AL ATARDECER, LA CASA |
AL ATARDECER, LA CASA
La casa negra, con tan solo una ventana. Una ventana llameante, se ve plantada sobre el solar vacío, a la luz del ocaso, con el cielo rosado cómo testigo de su soledad.
Apoyados los codos en la barandilla de la entrada, quedé mirando el espectáculo y me figuré enseguida que mí alma se había empezado a mover, a deslizar en la noche que se aproxima. Las sombras se alargan, entre las inmóviles ramas de los delgados arbolitos, que tratan de sobrevivir junto al banco con el asiento medio podrido. Ese banco, que en los días de mí juventud ocupaba al atardecer, especulando y soñando con las alas livianas que me llevarían hasta las estrellas mismas.
¡Mí joven soledad!
¿Qué me pasa? Me siento perdido, derritiéndome en el aire pesado del ocaso. Nunca tuve tantas ganas de llorar. Ahí está, en lo más hondo de mí pecho, la angustia de revivir un pasado que no debería volver. Tendría que quedar con las calaveras de cráneos desnudos a salvo de parientes y la corrosión reptante. Debería quedar sellado dentro de la negra vasija del tiempo.
Lejanos los perros con variados ladridos fracturan el silencio. Ranas invisibles aúnan su cántico ocasionando un coro desparejo.
Inmóvil, miro hacía la ventana que derrama la luz cómo gota dorada de miel. Me estremezco. Abro la chirriante verja, y avanzo a través de los desperdicios que cubren el suelo, igual que las almas de los muertos, han quedado herederos de un mundo brutal.
Con sonido vibrante, empujo la puerta carcomida por las polillas, entramos, mi sombra y yo.
Los tejidos corroídos de las paredes no pueden ocultar el abandono y un picor en los ojos riza la lágrima que no se puede detener y cae desvergonzada por mí mejilla.
Excrementos de paloma, algunas de ellas, aves disecadas con sus alas marchitas se confunden en el polvo.
La tristeza, cómo entonces, en aquellos días lejanos, sonríe y aparta el rostro. Respiro hondo. Es necesario que haga una separación entre le movimiento y la razón. Tengo que olvidar lo que sucedió aquí, más allá de la muerte vale la pena nacer. Tengo que transcribir una copia en limpio y dejar atrás los fantasmas.

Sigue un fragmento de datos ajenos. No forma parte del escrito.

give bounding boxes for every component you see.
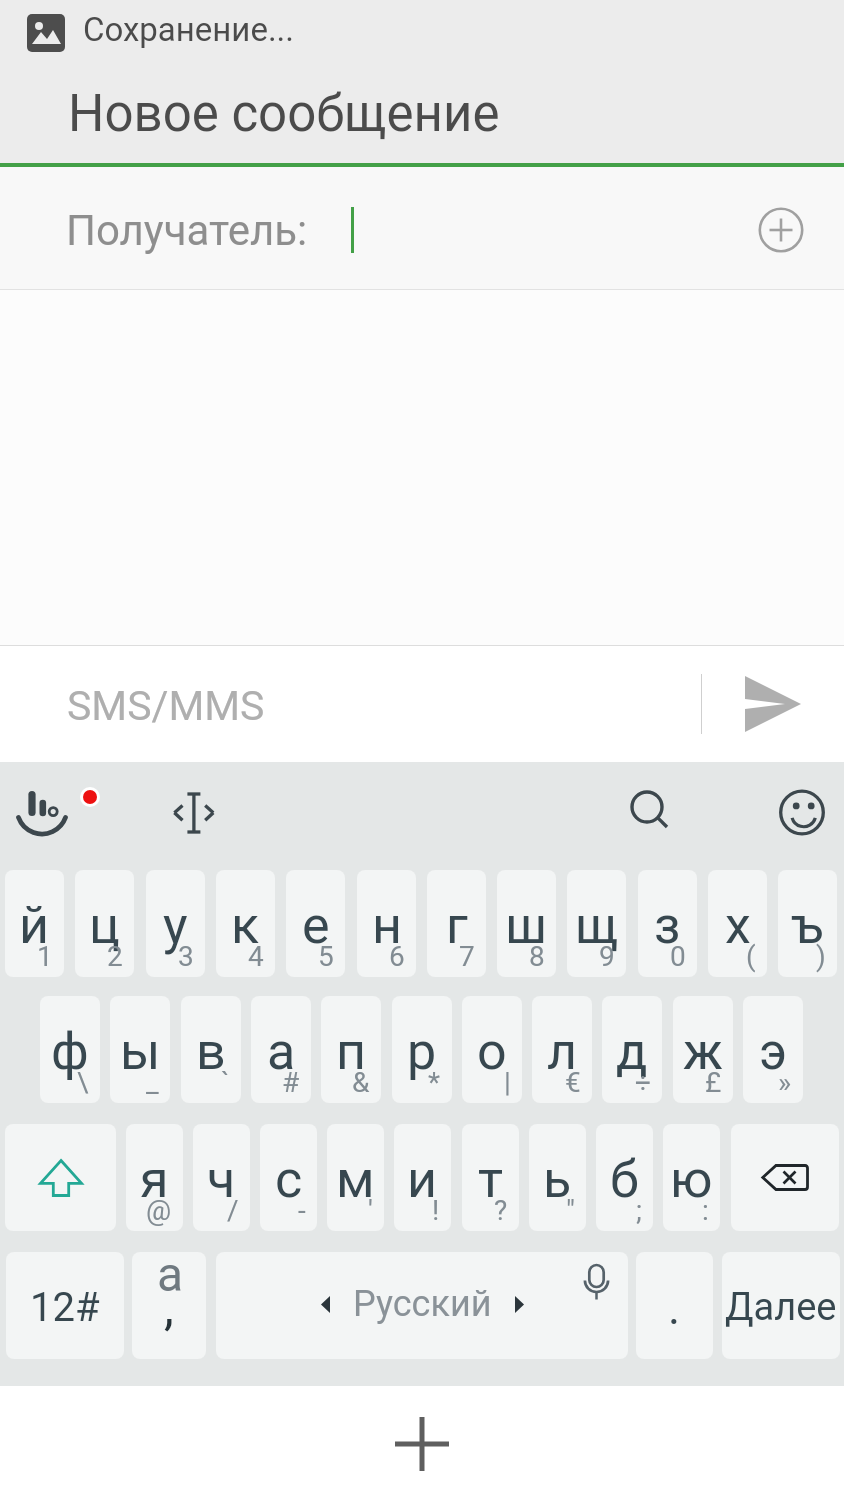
staticText: р [407, 1021, 437, 1082]
staticText: ' [368, 1194, 373, 1227]
button[interactable]: Далее [722, 1252, 840, 1359]
staticText: & [352, 1066, 370, 1099]
staticText: » [778, 1066, 792, 1099]
staticText: 3 [178, 940, 194, 973]
button[interactable]: т [462, 1124, 519, 1231]
staticText: ь [543, 1149, 572, 1210]
button[interactable]: г [427, 870, 486, 977]
button[interactable]: а [251, 996, 311, 1103]
button[interactable]: о [462, 996, 522, 1103]
staticText: 2 [107, 940, 123, 973]
staticText: 4 [248, 940, 264, 973]
staticText: Русский [353, 1283, 492, 1325]
staticText: * [428, 1066, 441, 1099]
staticText: / [227, 1194, 239, 1227]
button[interactable] [170, 792, 215, 833]
staticText: а [267, 1021, 296, 1082]
button[interactable]: р [392, 996, 452, 1103]
staticText: ш [505, 895, 548, 956]
staticText: | [504, 1066, 511, 1099]
staticText: с [275, 1149, 303, 1210]
button[interactable]: Русский [216, 1252, 628, 1359]
staticText: ы [120, 1021, 161, 1082]
staticText: : [702, 1194, 709, 1227]
staticText: е [302, 895, 330, 956]
staticText: " [566, 1194, 575, 1227]
button[interactable]: ю [663, 1124, 720, 1231]
button[interactable]: а [132, 1252, 206, 1359]
staticText: ж [683, 1021, 723, 1082]
button[interactable]: л [532, 996, 592, 1103]
button[interactable]: ш [497, 870, 556, 977]
staticText: £ [705, 1066, 722, 1099]
button[interactable]: 12# [6, 1252, 124, 1359]
staticText: и [407, 1149, 438, 1210]
button[interactable]: х [708, 870, 767, 977]
button[interactable] [395, 1417, 449, 1471]
button[interactable]: ч [193, 1124, 250, 1231]
staticText: ? [494, 1194, 508, 1227]
button[interactable] [628, 789, 672, 833]
button[interactable]: ф [40, 996, 100, 1103]
button[interactable]: ъ [778, 870, 837, 977]
button[interactable] [743, 674, 803, 734]
button[interactable]: й [5, 870, 64, 977]
staticText: ч [207, 1149, 236, 1210]
button[interactable]: у [146, 870, 205, 977]
staticText: _ [146, 1066, 159, 1099]
button[interactable]: ь [529, 1124, 586, 1231]
staticText: н [372, 895, 402, 956]
staticText: 12# [30, 1284, 100, 1331]
button[interactable]: ц [75, 870, 134, 977]
button[interactable]: . [636, 1252, 713, 1359]
button[interactable] [17, 784, 67, 834]
staticText: п [336, 1021, 367, 1082]
button[interactable]: д [602, 996, 662, 1103]
button[interactable] [5, 1124, 116, 1231]
staticText: Далее [725, 1285, 837, 1330]
staticText: г [446, 895, 468, 956]
staticText: ! [432, 1194, 440, 1227]
button[interactable]: ы [110, 996, 170, 1103]
staticText: о [477, 1021, 507, 1082]
button[interactable]: з [638, 870, 697, 977]
button[interactable]: и [394, 1124, 451, 1231]
button[interactable]: м [327, 1124, 384, 1231]
button[interactable]: б [596, 1124, 653, 1231]
staticText: 6 [389, 940, 405, 973]
staticText: й [19, 895, 50, 956]
button[interactable]: э [743, 996, 803, 1103]
staticText: ÷ [635, 1066, 651, 1099]
staticText: в [196, 1021, 226, 1082]
staticText: к [231, 895, 260, 956]
button[interactable]: щ [567, 870, 626, 977]
button[interactable]: е [286, 870, 345, 977]
staticText: ц [89, 895, 120, 956]
staticText: Сохранение... [83, 10, 295, 49]
button[interactable]: ж [673, 996, 733, 1103]
button[interactable] [758, 207, 804, 253]
staticText: Новое сообщение [68, 84, 500, 144]
staticText: ; [636, 1194, 642, 1227]
button[interactable]: в [181, 996, 241, 1103]
button[interactable] [731, 1124, 839, 1231]
staticText: ( [746, 940, 756, 973]
button[interactable]: п [321, 996, 381, 1103]
staticText: ) [816, 940, 826, 973]
staticText: , [164, 1278, 174, 1337]
staticText: . [668, 1281, 681, 1335]
button[interactable]: к [216, 870, 275, 977]
button[interactable]: с [260, 1124, 317, 1231]
button[interactable] [779, 790, 825, 836]
staticText: х [725, 895, 751, 956]
staticText: у [163, 895, 188, 956]
button[interactable]: я [126, 1124, 183, 1231]
staticText: я [140, 1149, 169, 1210]
staticText: 8 [529, 940, 545, 973]
button[interactable]: Получатель: [0, 167, 844, 289]
staticText: ` [221, 1066, 230, 1099]
staticText: б [610, 1149, 639, 1210]
staticText: Получатель: [66, 206, 308, 255]
button[interactable]: н [357, 870, 416, 977]
staticText: 7 [459, 940, 475, 973]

Me digo a mí mismo mientras estoy parado en la oscuridad: -¡Sal de mí precioso ser! Agárrate con fuerza a un tallo, a la ventana, aférrate a cosas, a la primera lámpara encendida, a un ladrillo caído, no pienses en la juventud presuntuosa que te llevó a cometer tantos errores.
Mira sin pasión, es una vieja casa a punto de derrumbarse.
Ya no están las florecillas lilas iluminadas por esa luz fabulosa de la luna en lo alto, ni las sendas del parque, ahora agrandadas por el recuerdo, ya no queda nada de eso.
Hay paredes descascaradas, ojos agrandados que lloran lágrimas sucias desde los cielorrasos agrietados, baldosas rotas que dejan asomar tallitos verdes, último vestigio de vida entre tanta muerte.
Ya no está el hombre que me llama con vozarrón de trueno, ni se escuchan las enérgicas zancadas, ni sus ojos llameantes de furia o de amor desviado. Hace mucho que lo vi morir. Me convertí de ese modo en un ángel salvaje, ejecutor, que saliendo de la bruma de engaños, desperté a la realidad y clavé dos amparado garfios en su pecho.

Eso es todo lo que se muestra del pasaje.